• _PROBLEM TO SOLVE_: Among the entries below, retype exactly the lines starting with the one with "PARA TENER ACCESO A CONTENIDO" and going on through the one with "Napoli (2-1) e", but not the pictures.

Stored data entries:
▬▬▬

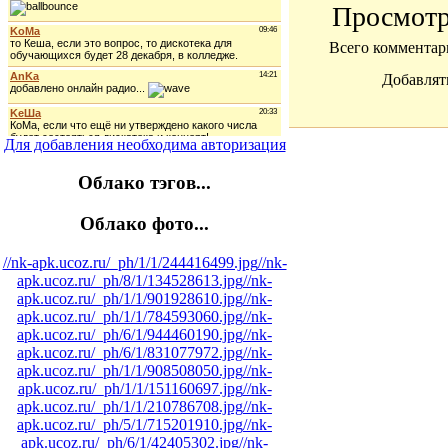
Просмот
Всего комментар
Добавлят
Для добавления необходима авторизация
Облако тэгов...
Облако фото...
//nk-apk.ucoz.ru/_ph/1/1/244416499.jpg
//nk-
apk.ucoz.ru/_ph/8/1/134528613.jpg
//nk-
apk.ucoz.ru/_ph/1/1/901928610.jpg
//nk-
apk.ucoz.ru/_ph/1/1/784593060.jpg
//nk-
apk.ucoz.ru/_ph/6/1/944460190.jpg
//nk-
apk.ucoz.ru/_ph/6/1/831077972.jpg
//nk-
apk.ucoz.ru/_ph/1/1/908508050.jpg
//nk-
apk.ucoz.ru/_ph/1/1/151160697.jpg
//nk-
apk.ucoz.ru/_ph/1/1/210786708.jpg
//nk-
apk.ucoz.ru/_ph/5/1/715201910.jpg
//nk-
apk.ucoz.ru/_ph/6/1/42405302.jpg
//nk-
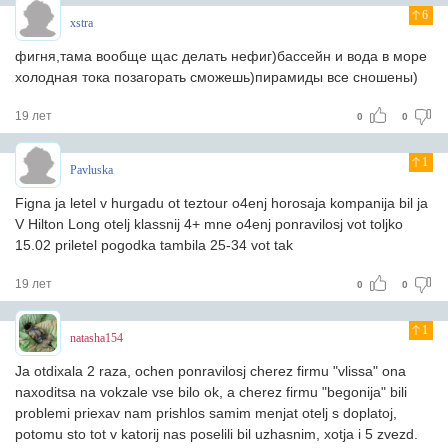
6
xstra
фигня,тама вообще щас делать нефиг)бассейн и вода в море
холодная тока позагорать сможешь)пирамиды все сношены)
19 лет
0
0
1
Pavluska
Figna ja letel v hurgadu ot teztour o4enj horosaja kompanija bil ja
V Hilton Long otelj klassnij 4+ mne o4enj ponravilosj vot toljko
15.02 priletel pogodka tambila 25-34 vot tak
19 лет
0
0
1
natasha154
Ja otdixala 2 raza, ochen ponravilosj cherez firmu "vlissa" ona
naxoditsa na vokzale vse bilo ok, a cherez firmu "begonija" bili
problemi priexav nam prishlos samim menjat otelj s doplatoj,
potomu sto tot v katorij nas poselili bil uzhasnim, xotja i 5 zvezd.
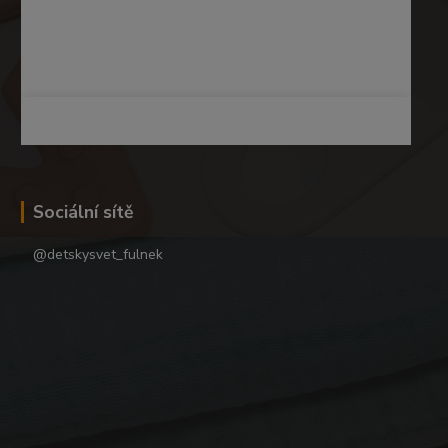
Sociální sítě
@detskysvet_fulnek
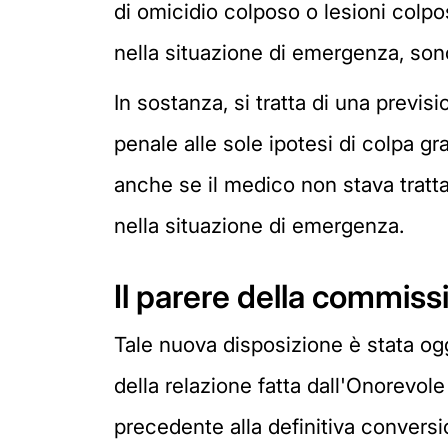
di omicidio colposo o lesioni colp
nella situazione di emergenza, sono
In sostanza, si tratta di una previsi
penale alle sole ipotesi di colpa gra
anche se il medico non stava trattan
nella situazione di emergenza.
Il parere della commissi
Tale nuova disposizione è stata ogg
della relazione fatta dall'Onorevol
precedente alla definitiva conversi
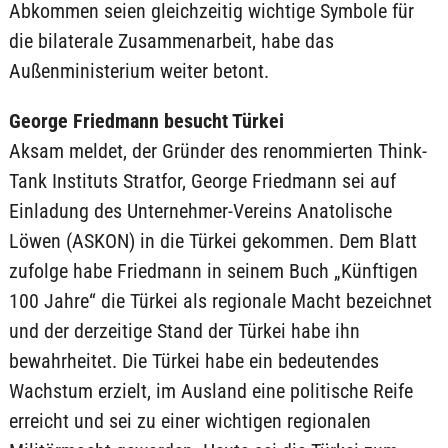
Abkommen seien gleichzeitig wichtige Symbole für
die bilaterale Zusammenarbeit, habe das
Außenministerium weiter betont.
George Friedmann besucht Türkei
Aksam meldet, der Gründer des renommierten Think-
Tank Instituts Stratfor, George Friedmann sei auf
Einladung des Unternehmer-Vereins Anatolische
Löwen (ASKON) in die Türkei gekommen. Dem Blatt
zufolge habe Friedmann in seinem Buch „Künftigen
100 Jahre“ die Türkei als regionale Macht bezeichnet
und der derzeitige Stand der Türkei habe ihn
bewahrheitet. Die Türkei habe ein bedeutendes
Wachstum erzielt, im Ausland eine politische Reife
erreicht und sei zu einer wichtigen regionalen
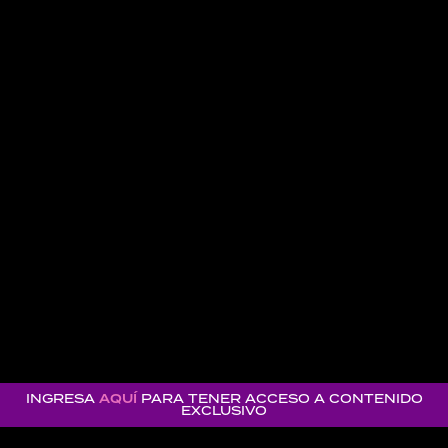
INGRESA
AQUÍ
PARA TENER ACCESO A CONTENIDO
EXCLUSIVO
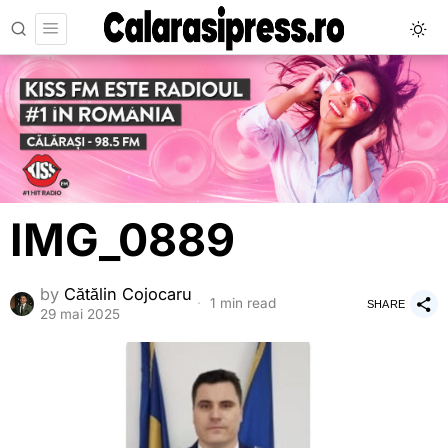
IMG_0889
by
Cătălin Cojocaru
1 min read
SHARE
29 mai 2025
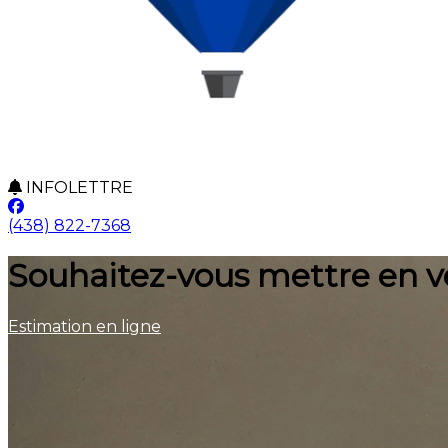
INFOLETTRE
(438) 822-7368
Souhaitez-vous mettre en v
Estimation en ligne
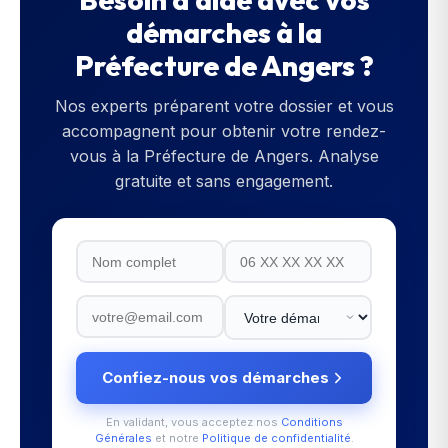
démarches à la
Préfecture de Angers
?
Nos experts préparent votre dossier et vous
accompagnent pour obtenir votre rendez-
vous à la
Préfecture de Angers
. Analyse
gratuite et sans engagement.
Confiez-nous vos démarches
En validant, vous acceptez nos
Conditions
Générales
et notre
Politique de confidentialité
.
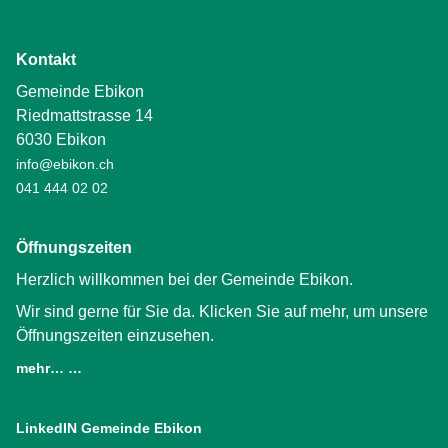
Kontakt
Gemeinde Ebikon
Riedmattstrasse 14
6030 Ebikon
info@ebikon.ch
041 444 02 02
Öffnungszeiten
Herzlich willkommen bei der Gemeinde Ebikon.
Wir sind gerne für Sie da. Klicken Sie auf mehr, um unsere
Öffnungszeiten einzusehen.
mehr… …
LinkedIN Gemeinde Ebikon
(External Link)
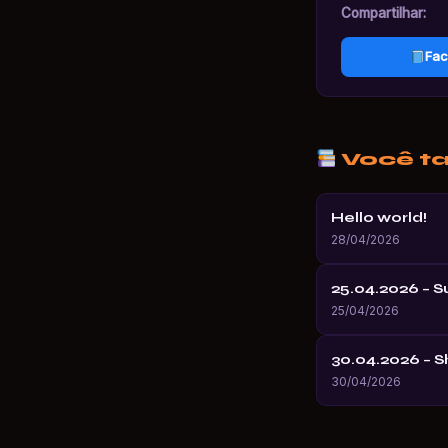
Compartilhar:
Fac
Você t
Hello world!
28/04/2026
25.04.2026 – 
25/04/2026
30.04.2026 – 
30/04/2026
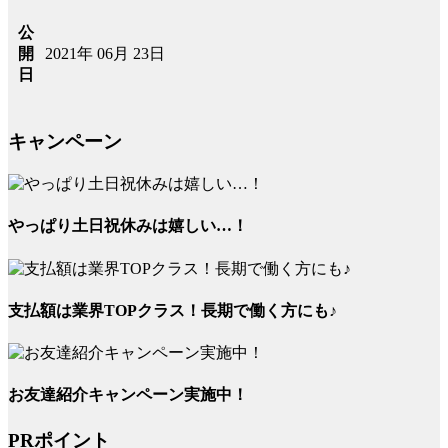
公
2021年 06月 23日
開
日
キャンペーン
やっぱり土日祝休みは嬉しい…！
支払額は業界TOPクラス！長期で働く方にも♪
お友達紹介キャンペーン実施中！
PRポイント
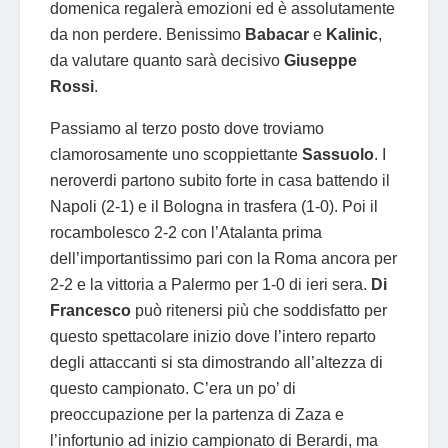
domenica regalerà emozioni ed è assolutamente
da non perdere. Benissimo
Babacar
e
Kalinic
,
da valutare quanto sarà decisivo
Giuseppe
Rossi
.
Passiamo al terzo posto dove troviamo
clamorosamente uno scoppiettante
Sassuolo
. I
neroverdi partono subito forte in casa battendo il
Napoli (2-1) e il Bologna in trasfera (1-0). Poi il
rocambolesco 2-2 con l’Atalanta prima
dell’importantissimo pari con la Roma ancora per
2-2 e la vittoria a Palermo per 1-0 di ieri sera.
Di
Francesco
può ritenersi più che soddisfatto per
questo spettacolare inizio dove l’intero reparto
degli attaccanti si sta dimostrando all’altezza di
questo campionato. C’era un po’ di
preoccupazione per la partenza di Zaza e
l’infortunio ad inizio campionato di Berardi, ma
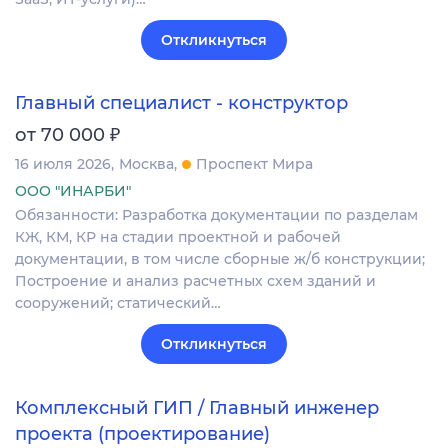
Откликнуться
Главный специалист - конструктор
₽
от 70 000
16 июля 2026
Москва
Проспект Мира
ООО "ИНАРБИ"
Обязанности: Разработка документации по разделам
КЖ, КМ, КР на стадии проектной и рабочей
документации, в том числе сборные ж/б конструкции;
Построение и анализ расчетных схем зданий и
сооружений; статический…
Откликнуться
Комплексный ГИП / Главный инженер
проекта (проектирование)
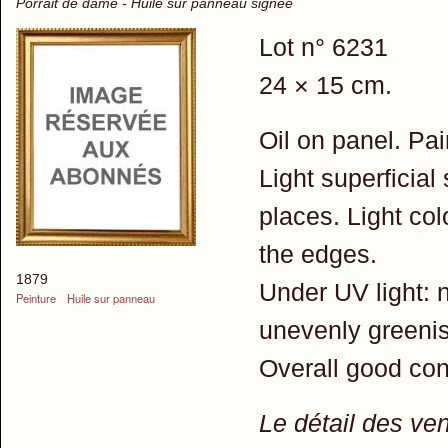
Porrait de dame - Huile sur panneau signée
Lot n° 6231
24 × 15 cm.
Oil on panel. Pai
Light superficial
places. Light co
the edges.
1879
Under UV light: n
Peinture
Huile sur panneau
unevenly greenis
Overall good con
Le détail des ve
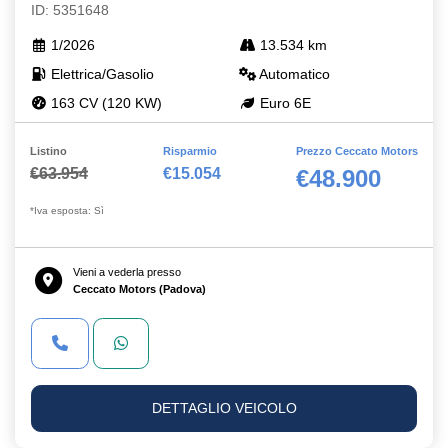
ID: 5351648
1/2026
13.534 km
Elettrica/Gasolio
Automatico
163 CV (120 KW)
Euro 6E
Listino
Risparmio
Prezzo Ceccato Motors
€63.954
€15.054
€48.900
*Iva esposta: Sì
Vieni a vederla presso
Ceccato Motors (Padova)
DETTAGLIO VEICOLO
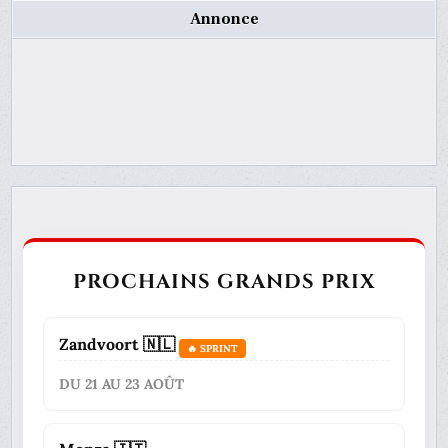
Annonce
PROCHAINS GRANDS PRIX
Zandvoort 🇳🇱
🔥 SPRINT
DU 21 AU 23 AOÛT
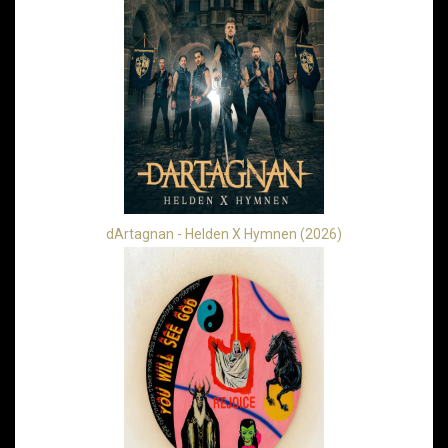
dArtagnan - Helden X Hymnen (2026)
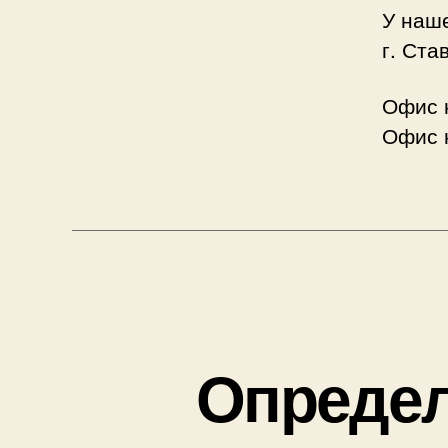
У наш
г. Ста
Офис 
Офис 
Определ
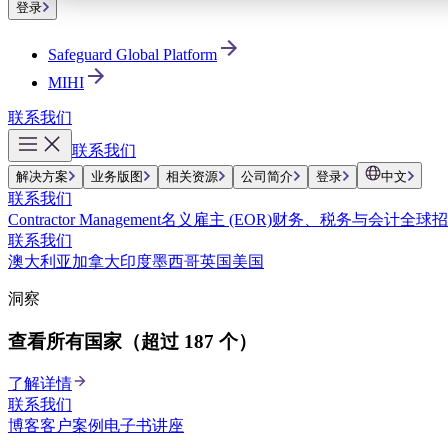
登录
Safeguard Global Platform
MIHI
联系我们
联系我们
解决方案
业务版图
相关资源
公司简介
登录
中文
联系我们
Contractor Management
名义雇主 (EOR)
财务、税务与会计
全球招
联系我们
澳大利亚
加拿大
印度
墨西哥
英国
美国
洞察
查看所有国家（超过 187 个）
了解详情
联系我们
博客
客户案例
电子书
讲座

▬▬▬

• _SOLUTION BELOW_:
PARA TENER ACCESO A CONTENIDO
EXCLUSIVO
IMG_0889
by
Cătălin Cojocaru
1 min read
SHARE
29 mai 2025
INFOLETTRE
(438) 822-7368
Souhaitez-vous mettre en v
Estimation en ligne
démarches à la
Préfecture de Angers
?
Nos experts préparent votre dossier et vous
accompagnent pour obtenir votre rendez-
vous à la
Préfecture de Angers
. Analyse
gratuite et sans engagement.
Confiez-nous vos démarches
En validant, vous acceptez nos
Conditions
Générales
et notre
Politique de confidentialité
.
Kontakt
Gemeinde Ebikon
Riedmattstrasse 14
6030 Ebikon
info@ebikon.ch
041 444 02 02
Öffnungszeiten
Herzlich willkommen bei der Gemeinde Ebikon.
Wir sind gerne für Sie da. Klicken Sie auf mehr, um unsere
Öffnungszeiten einzusehen.
mehr… …
LinkedIN Gemeinde Ebikon
(External Link)
Compartilhar:
Fac
Você t
Hello world!
28/04/2026
25.04.2026 – 
25/04/2026
30.04.2026 – 
30/04/2026
公
2021年 06月 23日
開
日
キャンペーン
やっぱり土日祝休みは嬉しい…！
支払額は業界TOPクラス！長期で働く方にも♪
お友達紹介キャンペーン実施中！
PRポイント
domenica regalerà emozioni ed è assolutamente
da non perdere. Benissimo
Babacar
e
Kalinic
,
da valutare quanto sarà decisivo
Giuseppe
Rossi
.
Passiamo al terzo posto dove troviamo
clamorosamente uno scoppiettante
Sassuolo
. I
neroverdi partono subito forte in casa battendo il
Napoli (2-1) e il Bologna in trasfera (1-0). Poi il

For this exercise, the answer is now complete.